Comme dans la précédente livraison (Dux 1631), c’est à l’abondante production pour cordes que cet album de deux CD est entièrement dévolu. Il s’ouvre par la Symphonie de chambre n° 2, l’opus 147 de 1987, une partition au profil dramatique, introduite par un menaçant coup de timbales. La tension règne tout au long des trois mouvements, d’une grande expressivité, notamment dans un Pesante moderato qui révèle bien son intention en accentuant le climat d’angoisse presque paroxystique qui l’envahit. L’Andante sostenuto conclusif, au cours duquel un dialogue tendu entre le violon soliste et ses partenaires se fait entendre, se déploie en motifs rythmiques divers.

Le clarinettiste Kornel Wolak, né en 1979, est une vedette dans sa spécialité sur la scène polonaise, mais aussi internationale. Le contrôle de la technique a pris chez lui des proportions de référence, il est d’ailleurs l’auteur de toute une série de publications scientifiques sur l’utilisation de son instrument. Au Canada, où il effectue des recherches, on évoque son art consommé d’un son à la fois glorieux, intensément lyrique et imaginatif, avec des couleurs du plus bel effet. La Symphonie de chambre n° 4, qui date de 1992, confirme les qualités de ce virtuose à travers un sensible Lento introductif, un dynamique Allegretto, un Adagio au cours duquel l’intrication cordes/soliste se déroule dans une atmosphère émaciée, avant que l’Andantino final, sous ses airs de fausse joie, se conclue par une courte coda réservée à la clarinette sur un tapis de cordes douces. Magnifique partition tardive… 

Le second CD pêche par sa brièveté : 38 minutes, c’est bien peu. Il y avait de la place pour ajouter le Concerto pour flûte n° 1, par exemple, qui serait venu compléter l’écoute du Concerto pour flûte n° 2 de 1987 proposé ici (Naxos a réuni les deux sur un CD récent, où l’on trouve aussi d’autres pages pour l’instrument). Cette œuvre à tendance plus optimiste que bien des partitions de Weinberg contient des passages d’une douceur infinie, signe possible d’une introspection du créateur, comme on peut le constater dans le Largo central, au cours duquel est entamé un processus de contemplation et de réflexion que la flûte rend presque hypnotique. Cette version paraît plus investie que celle de Naxos dans le chef du soliste. Sans nier les qualités de Claudia Stein dans sa version avec le Philharmonique de Szczecin sous la direction de David Robert Coleman, le tempo légèrement plus lent adopté ici par Lukasz Duglosz rend mieux compte de cette narration. Ce n’est sans doute qu’une poignée de vingt secondes, mais elles sont lourdes de sens. Lukasz Duglosz, qui a étudié à Munich, puis à Paris et à New-York, est lauréat de plusieurs concours internationaux. Il a joué à plusieurs reprises le Concerto pour flûte de Penderecki sous la baguette du compositeur. Il est à l’aise face aux volutes et aux arabesques de Weinberg que sa flûte dessine avec efficacité.

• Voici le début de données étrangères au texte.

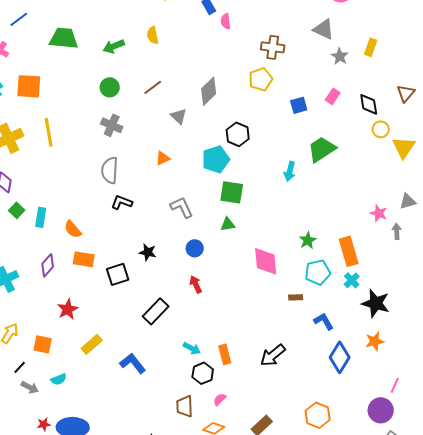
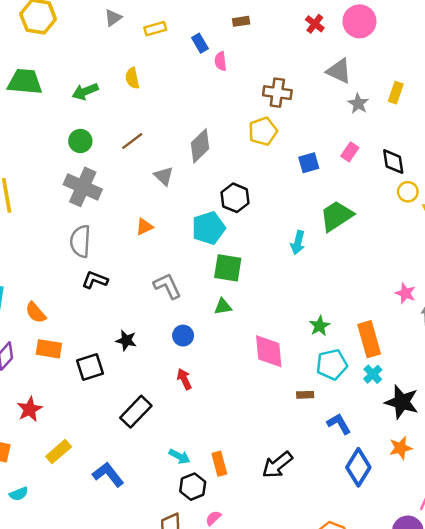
gray cross: (112, 125) -> (83, 187), size x1.4

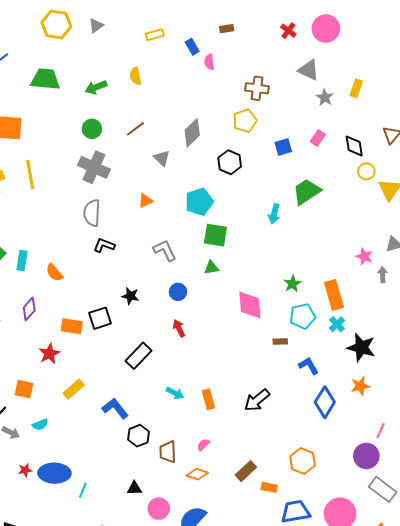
gray triangle: (113, 18) -> (96, 26), moved
black hexagon: (235, 198) -> (230, 162), moved
orange rectangle: (49, 349) -> (72, 326), moved
black hexagon: (193, 487) -> (138, 436), moved

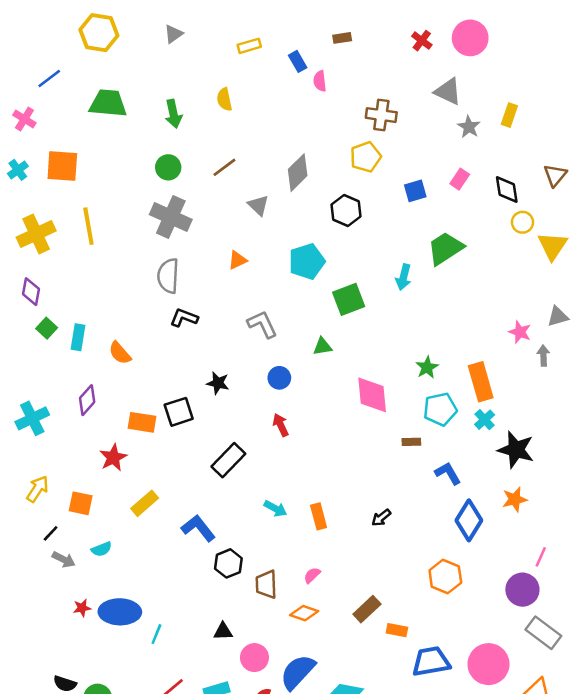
yellow hexagon: (56, 25) -> (99, 33), moved
green arrow: (96, 87) -> (173, 114), turned -80
green square: (215, 235) -> (349, 299), moved, turned -30
black arrow: (257, 400) -> (381, 518), size x0.6
orange hexagon: (303, 461) -> (445, 577), moved

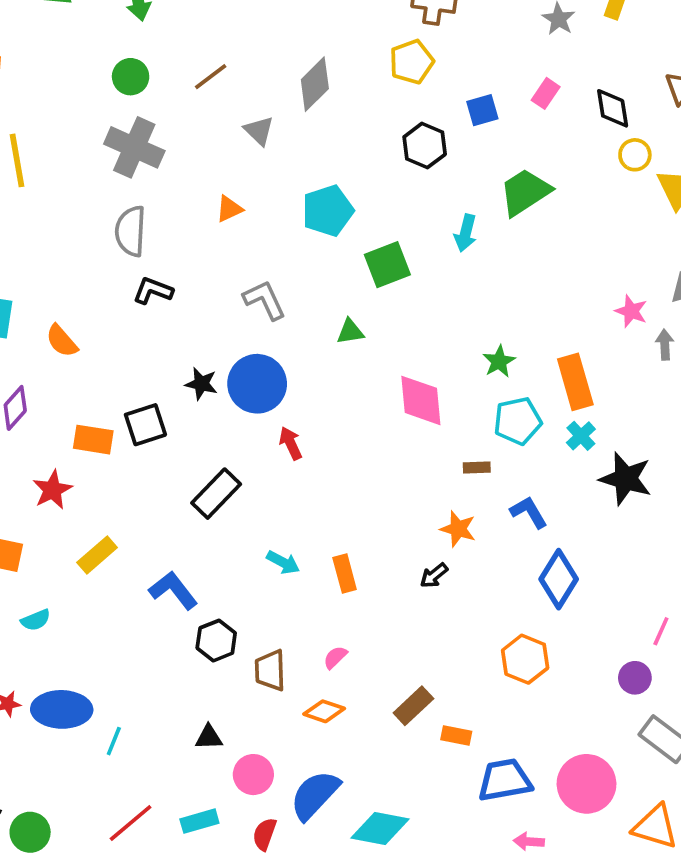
black hexagon: (346, 210) -> (425, 146), moved
blue circle: (279, 378) -> (257, 384), moved, size x1.8
orange star: (515, 499) -> (458, 529), moved, turned 30
purple circle: (522, 590) -> (635, 678), size x0.7

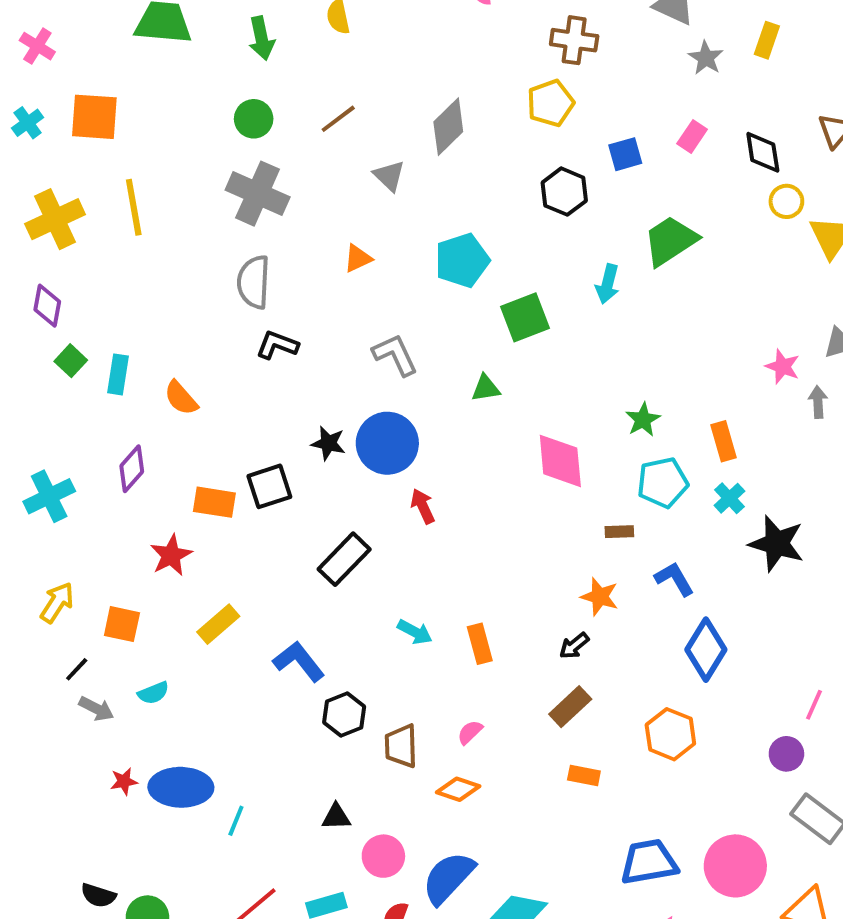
orange rectangle: (575, 382) -> (724, 441), size x0.7
brown rectangle: (413, 706) -> (570, 707), moved
orange rectangle: (456, 735) -> (584, 775), moved

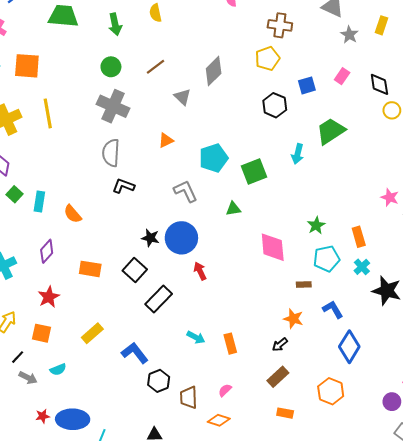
cyan pentagon: (462, 260) -> (214, 158), moved
black square: (269, 486) -> (135, 270), moved, turned -30
red star: (171, 555) -> (49, 297), moved

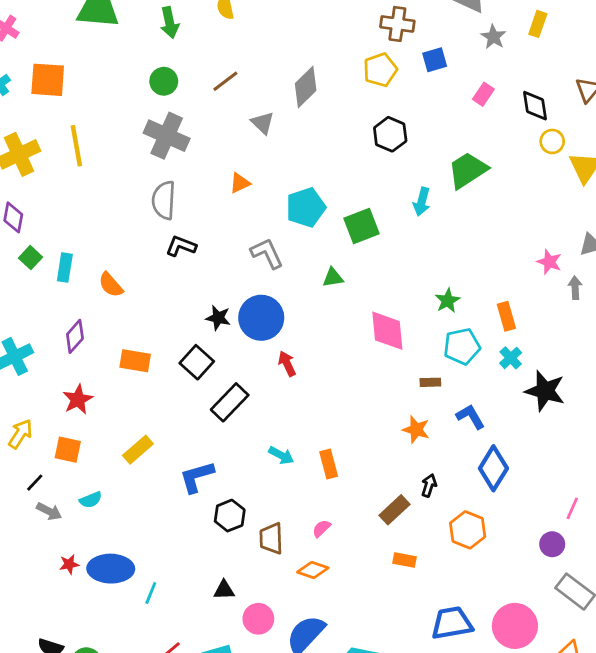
blue square: (307, 85) -> (435, 60), moved
black arrow: (280, 345) -> (429, 485), moved, turned 147
blue L-shape: (135, 353) -> (197, 477), turned -68

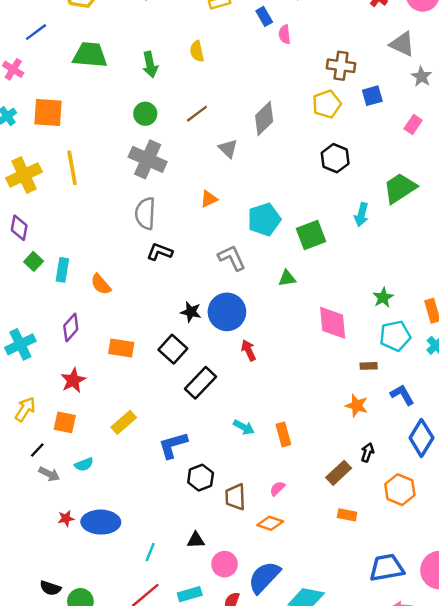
cyan line: (151, 593) -> (150, 552), moved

Ce concerto est précédé par la Sinfonietta pour cordes et timbales op. 74, une œuvre qui date de 1960, bien antérieure aux autres partitions de cet album Dux. Sa douceur expressive offre une belle introduction à la complexité de la forme qui apparaît fragmentée, comme à l’économie de moyens, réalisée par de courts motifs mélodiques qui se développent tour à tour. Ceux-ci montrent à quel point Weinberg maîtrise l’écriture des cordes, que les timbales, comme des zébrures, ponctuent de temps à autre. La notice ne donne aucune information sur le timbalier qui officie aussi dans l’opus 147, mais son nom, Piotr Szulc, figure en toute logique en présentation.

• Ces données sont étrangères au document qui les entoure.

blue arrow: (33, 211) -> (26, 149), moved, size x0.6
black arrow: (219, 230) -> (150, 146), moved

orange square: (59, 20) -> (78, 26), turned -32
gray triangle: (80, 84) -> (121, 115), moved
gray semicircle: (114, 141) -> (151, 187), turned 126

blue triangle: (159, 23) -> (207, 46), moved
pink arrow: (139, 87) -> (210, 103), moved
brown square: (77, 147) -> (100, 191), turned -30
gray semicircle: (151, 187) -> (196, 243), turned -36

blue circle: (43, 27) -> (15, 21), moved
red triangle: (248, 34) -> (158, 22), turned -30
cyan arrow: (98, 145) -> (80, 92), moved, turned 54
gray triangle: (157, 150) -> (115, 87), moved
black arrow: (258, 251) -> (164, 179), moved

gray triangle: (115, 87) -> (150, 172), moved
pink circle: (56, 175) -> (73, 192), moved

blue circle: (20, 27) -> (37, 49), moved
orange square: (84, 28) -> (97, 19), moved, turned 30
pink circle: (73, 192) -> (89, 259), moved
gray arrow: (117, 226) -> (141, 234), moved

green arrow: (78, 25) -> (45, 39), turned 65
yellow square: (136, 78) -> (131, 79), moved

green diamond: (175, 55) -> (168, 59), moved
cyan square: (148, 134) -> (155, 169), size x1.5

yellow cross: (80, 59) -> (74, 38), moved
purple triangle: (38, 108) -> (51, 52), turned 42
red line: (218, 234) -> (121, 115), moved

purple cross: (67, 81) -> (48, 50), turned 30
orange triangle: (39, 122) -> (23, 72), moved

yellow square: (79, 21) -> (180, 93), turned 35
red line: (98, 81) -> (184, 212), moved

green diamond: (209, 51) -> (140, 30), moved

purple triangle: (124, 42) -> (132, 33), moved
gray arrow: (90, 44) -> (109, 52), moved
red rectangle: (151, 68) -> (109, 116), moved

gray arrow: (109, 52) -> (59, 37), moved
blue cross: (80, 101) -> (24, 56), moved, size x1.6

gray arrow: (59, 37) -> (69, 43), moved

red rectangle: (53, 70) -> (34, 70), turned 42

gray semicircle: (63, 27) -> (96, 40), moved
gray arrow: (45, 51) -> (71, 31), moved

Une fois de plus, cet album confirme à quel point l’œuvre de Weinberg s’inscrit dans le paysage de la musique du XXe siècle avec une singulière importance, qui n’est pas celle d’une sorte de copie de Shostakovitch, étiquette que certains (de moins en moins nombreux) s’obstinent encore à vouloir lui faire porter, mais au contraire comme un créateur original qui doit être installé à sa juste place.